Exercise brief: Print the lines that run from the line with "Натуральна зелена композиція" to the line with "estuvieron hasta las", keeping both end lines, exactly as they appear in the entries below, and nothing else.

+++ Extracted data +++

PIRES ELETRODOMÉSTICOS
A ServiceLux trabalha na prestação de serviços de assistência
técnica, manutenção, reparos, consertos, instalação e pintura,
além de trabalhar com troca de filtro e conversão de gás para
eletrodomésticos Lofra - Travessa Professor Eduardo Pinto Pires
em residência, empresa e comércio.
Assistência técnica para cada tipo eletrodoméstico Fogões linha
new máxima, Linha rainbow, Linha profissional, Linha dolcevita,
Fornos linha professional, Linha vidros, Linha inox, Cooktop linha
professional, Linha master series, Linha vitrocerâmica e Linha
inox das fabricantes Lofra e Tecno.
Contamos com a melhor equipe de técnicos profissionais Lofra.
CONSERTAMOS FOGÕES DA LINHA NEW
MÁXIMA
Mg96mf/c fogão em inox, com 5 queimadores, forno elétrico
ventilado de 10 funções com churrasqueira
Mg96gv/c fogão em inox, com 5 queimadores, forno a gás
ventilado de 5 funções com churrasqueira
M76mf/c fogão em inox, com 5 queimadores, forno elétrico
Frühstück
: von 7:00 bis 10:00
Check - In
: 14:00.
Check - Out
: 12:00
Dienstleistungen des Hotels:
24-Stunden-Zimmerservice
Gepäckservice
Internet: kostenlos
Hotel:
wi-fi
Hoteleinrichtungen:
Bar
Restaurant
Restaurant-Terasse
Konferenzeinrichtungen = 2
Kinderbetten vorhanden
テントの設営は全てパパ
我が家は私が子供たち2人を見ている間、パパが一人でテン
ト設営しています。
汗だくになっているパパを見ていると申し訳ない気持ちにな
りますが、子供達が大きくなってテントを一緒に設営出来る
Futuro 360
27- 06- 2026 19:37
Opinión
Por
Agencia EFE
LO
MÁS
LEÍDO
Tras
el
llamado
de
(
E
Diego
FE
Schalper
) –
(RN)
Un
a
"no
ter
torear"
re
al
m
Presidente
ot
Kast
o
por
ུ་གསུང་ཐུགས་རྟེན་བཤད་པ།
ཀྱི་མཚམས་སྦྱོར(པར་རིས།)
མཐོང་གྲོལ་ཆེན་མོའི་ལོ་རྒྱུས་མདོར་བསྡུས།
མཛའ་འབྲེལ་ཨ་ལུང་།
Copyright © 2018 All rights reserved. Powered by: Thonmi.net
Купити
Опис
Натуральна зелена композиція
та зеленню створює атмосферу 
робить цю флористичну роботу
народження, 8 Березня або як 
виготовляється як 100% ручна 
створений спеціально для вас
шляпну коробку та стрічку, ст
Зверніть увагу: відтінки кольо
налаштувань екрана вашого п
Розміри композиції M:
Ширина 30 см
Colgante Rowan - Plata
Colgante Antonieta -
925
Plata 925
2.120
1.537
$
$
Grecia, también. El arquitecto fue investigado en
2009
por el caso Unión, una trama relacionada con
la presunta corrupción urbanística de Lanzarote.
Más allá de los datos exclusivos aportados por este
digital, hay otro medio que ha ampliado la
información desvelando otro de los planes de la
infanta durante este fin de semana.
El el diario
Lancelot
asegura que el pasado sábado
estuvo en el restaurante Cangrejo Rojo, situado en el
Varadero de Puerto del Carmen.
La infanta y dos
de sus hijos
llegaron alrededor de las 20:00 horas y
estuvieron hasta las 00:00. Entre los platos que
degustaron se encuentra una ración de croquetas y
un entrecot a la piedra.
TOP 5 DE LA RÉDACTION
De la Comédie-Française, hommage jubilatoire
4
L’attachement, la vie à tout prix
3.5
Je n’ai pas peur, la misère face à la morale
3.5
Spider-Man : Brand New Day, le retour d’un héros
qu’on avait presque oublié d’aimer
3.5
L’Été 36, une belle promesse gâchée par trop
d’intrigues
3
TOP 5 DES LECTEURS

+++

Answer to the problem:
Натуральна зелена композиція
та зеленню створює атмосферу 
робить цю флористичну роботу
народження, 8 Березня або як 
виготовляється як 100% ручна 
створений спеціально для вас
шляпну коробку та стрічку, ст
Зверніть увагу: відтінки кольо
налаштувань екрана вашого п
Розміри композиції M:
Ширина 30 см
Colgante Rowan - Plata
Colgante Antonieta -
925
Plata 925
2.120
1.537
$
$
Grecia, también. El arquitecto fue investigado en
2009
por el caso Unión, una trama relacionada con
la presunta corrupción urbanística de Lanzarote.
Más allá de los datos exclusivos aportados por este
digital, hay otro medio que ha ampliado la
información desvelando otro de los planes de la
infanta durante este fin de semana.
El el diario
Lancelot
asegura que el pasado sábado
estuvo en el restaurante Cangrejo Rojo, situado en el
Varadero de Puerto del Carmen.
La infanta y dos
de sus hijos
llegaron alrededor de las 20:00 horas y
estuvieron hasta las 00:00. Entre los platos que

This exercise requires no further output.